Over the next 20 years:
dentin bonding agents and systems progressed
3-step, 2-step, 1-step systems
Mid 90s: Canker
Introduced technique of wet dentin bonding
emphasis on ensuring that the area where dentin etching is not desiccated
keep moist in order for prevent collapse of dentin collagen fibrils and maintain space for penetration + entanglement of resin monomer
Last 20 years:
self-etching and self-adhesive systems
Adhesion:
mechanism of adhesion
fundamentally an exchange of hydroxy-apatite with synthetic resins at tooth surface
remove hydroxyapatite crystals to create micro pores
allowing subsequent polymerization
Adhesive bonds are dependent on
surface energy, contact angle, wettability
adhesive needs to spread over the surace of the prepared tooth surface
need to displace any air pockets and penetrate by capillary attraction into microscopic and sub microscopic irregularities
wettability of any liquid on a solid is defined by the contact angle that forms between the liquid and solid
no wetting = contact angle 180 degrees
absolute wetting = 0 degrees
interpenetration
resin tags form and lock to interpenetrate hard tissue
micromechanical interlocking
penetration of enamel surface in the irregularities created by etching
chemical bonding
achieved when acidic monomers with phosphate or carboxyl group potentially forms chemical bond with calcium in the tooth surface
Acid Etching
Enamel etching
removes smear layer 10 microns of enamel surface to expose enamel rods
allows resin monomers to readily wet the surface = better infiltration of mnomers into micropores which polymerize to form resin tags 6 microns in length + 10-20 microns in length
Fukayaama introduced total etch
Nakabayashi demonstrated the ability of hydrophilic resin to infiltrate the layer of demineralized collagen fibres + form hybrid layer
Should see a frosty white surface after drying etched surface
honeycomb surface with high surface enrgy increase the potential for wettability with resin
dam cuff should be inverted to prevent contamination
If you have used Vaseline on patients' lips or topical anaesthetic like Xylocaine ointment that has glycerin, which can also reduce your bone strength on your etched enamel.
If there’s any contamination: re-etch for 10 sec and rinse
This step is also useful to make sure you’ve removed all previous restoration resin bc you won’t see white frosting
bond to enamel with resin composite is reliable bc it exceeds 37 megapascals (of pressure)

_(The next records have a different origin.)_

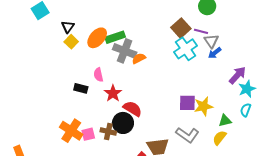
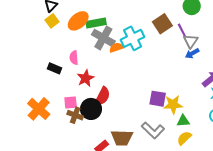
purple line: (201, 31) -> (182, 30), turned 40
cyan cross: (186, 49) -> (133, 38), moved
red semicircle: (132, 109) -> (103, 96), turned 78
green triangle: (225, 121) -> (183, 121), moved
pink square: (88, 134) -> (71, 103), moved

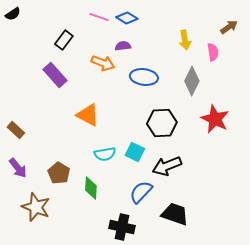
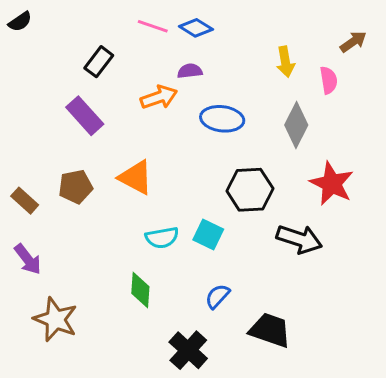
orange arrow: (103, 63) -> (159, 97), turned -40
black arrow: (167, 166) -> (299, 239), moved, turned -140
brown pentagon: (59, 173) -> (76, 187), moved, turned 30
blue semicircle: (141, 192) -> (218, 296), size x0.7
black cross: (122, 227) -> (188, 350), turned 30

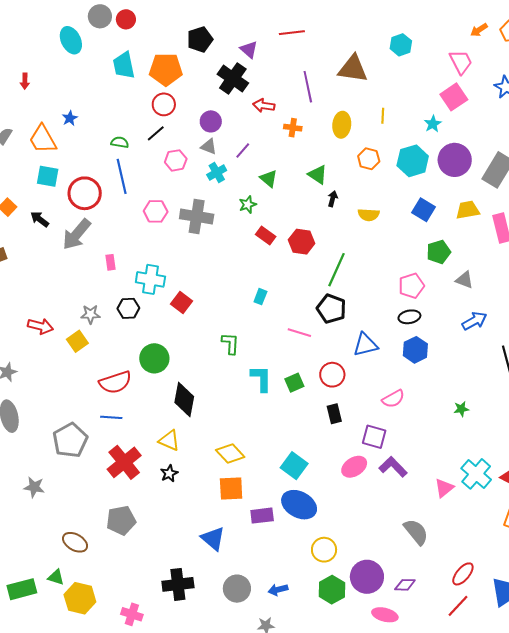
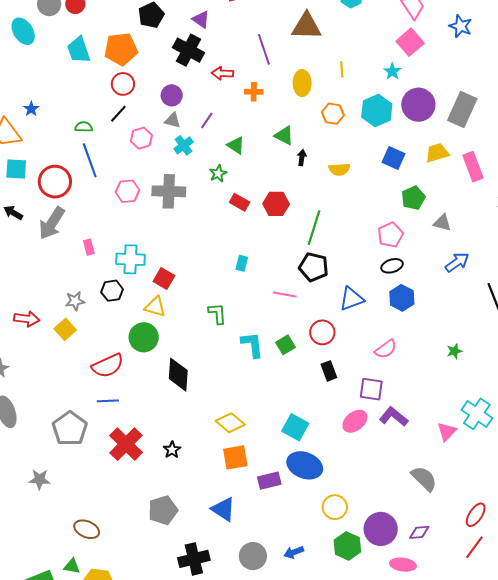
yellow triangle: (169, 440) -> (155, 307), moved
gray pentagon: (121, 520) -> (163, 510), moved

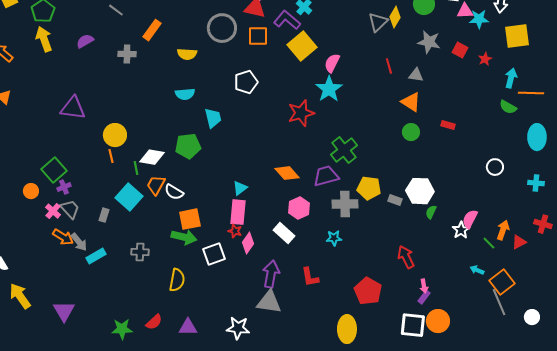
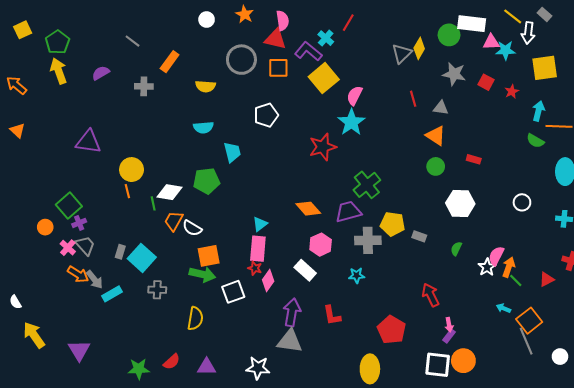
white hexagon: (420, 191) -> (460, 203), moved
cyan square: (129, 197) -> (142, 258), moved
orange arrow: (503, 230) -> (509, 267), moved

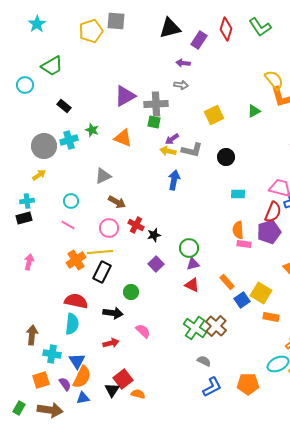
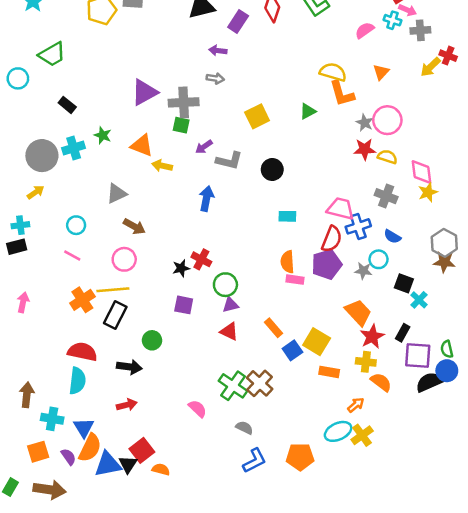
yellow semicircle: (274, 80) -> (333, 72), turned -35
yellow arrow: (168, 151) -> (162, 166), moved
red cross: (136, 225) -> (201, 259), moved
purple square: (156, 264) -> (184, 305), turned -35
pink semicircle: (143, 331) -> (198, 409), moved
blue triangle: (83, 398) -> (108, 464), moved, size x1.6

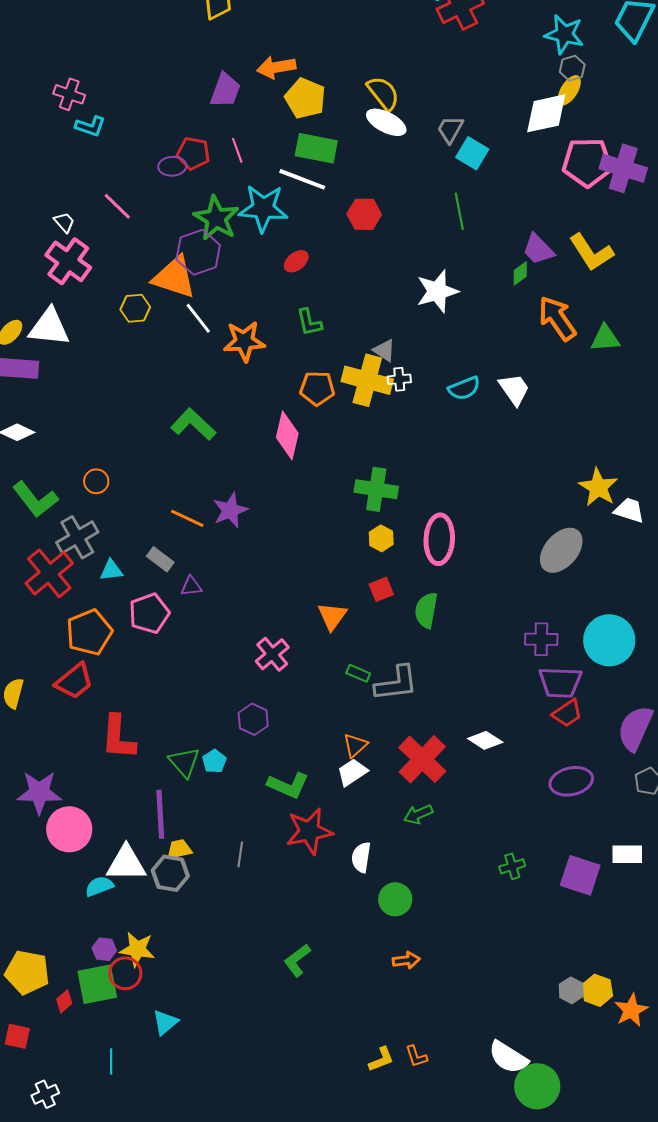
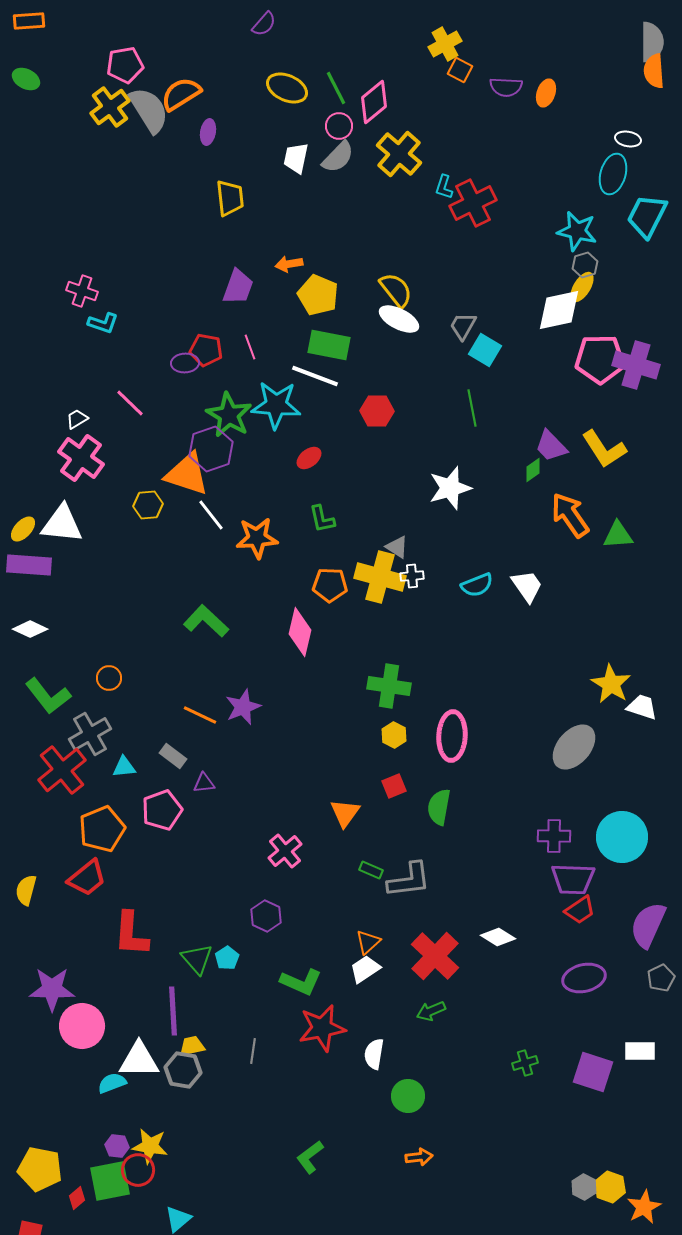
orange arrow: (276, 67) -> (289, 264), size x0.7
white trapezoid: (64, 222) -> (77, 419), turned -80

dentin is different because of tubules
outer dentin has 20 000 tubules within a square millimetre of dentin
diameter of tubule lumen = 1 micron
deeper dentin has 45 000 tubules/mm
diameter increases
Hydrodynamic theory: heat pressure from a burr will get movement of the dentinal fluid back into the pulpal area
Drying the cavity, eating sweet things, breathing in quickly, outward movement of the fluid within tubules occurs
fluid is derived from odontoblasts which sit in the pulpal chamber + have odonto odontoblastic processes which extend into tubule
longitudinal section of dentin tubules
above is the adhesive layer
distinguished from resin composite restorative material on top, which has granular components which are the fillers in the resin composite
adhesive or bonding agent has visibly less fillers in order to be of lower viscosity to enable entanglement and impregnation of the collagen fibrils after etching
lower half extensions of polymerized resin tags extending into tubules + middle of image is the hybrid layer
left is covered by a smear layer
right has smear layer removed
smear layer consists of organic and inorganic debris such as bacteria, hydroxyapatite crystald or collagen bundles
generated by mechanical cutting + shattering on the surface of dentin from the use of hand instruments
thickness of a smear layer has been reported to be as thin as 0.5 to 10 microns
smear layer is loosely attached to dentin surface
longitudinal section of dentin that’s been etched w/ smear layer
etch has removed hydoxyapatite from the dentin, peritubular dentin + walls of the dentinal tubule
orfices are lateral cannals that communicate the tubules w/ eachother
resin tags can form here
dentinal tubular fluids
concentration of acid in primer is highest at the top and gets lower
priming ensures sufficient wetting of exposed collagen fibrils + removal of water from dentinal tubule
wetting causes impregnation of the resin in the tubules + removing water helps
low molecular weight = popular, easily distributed
if collagen fibres collapse, it reduces entanglement
squiggly line = collagen surface
forms bonds with calcium
these bonds form during priming
solvents removed by gently blow-drying, too hard desiccates + collapses collagen
dentine surface is hydrophilic
resin material is hydrophobic
What happens to the hybrid layer over time?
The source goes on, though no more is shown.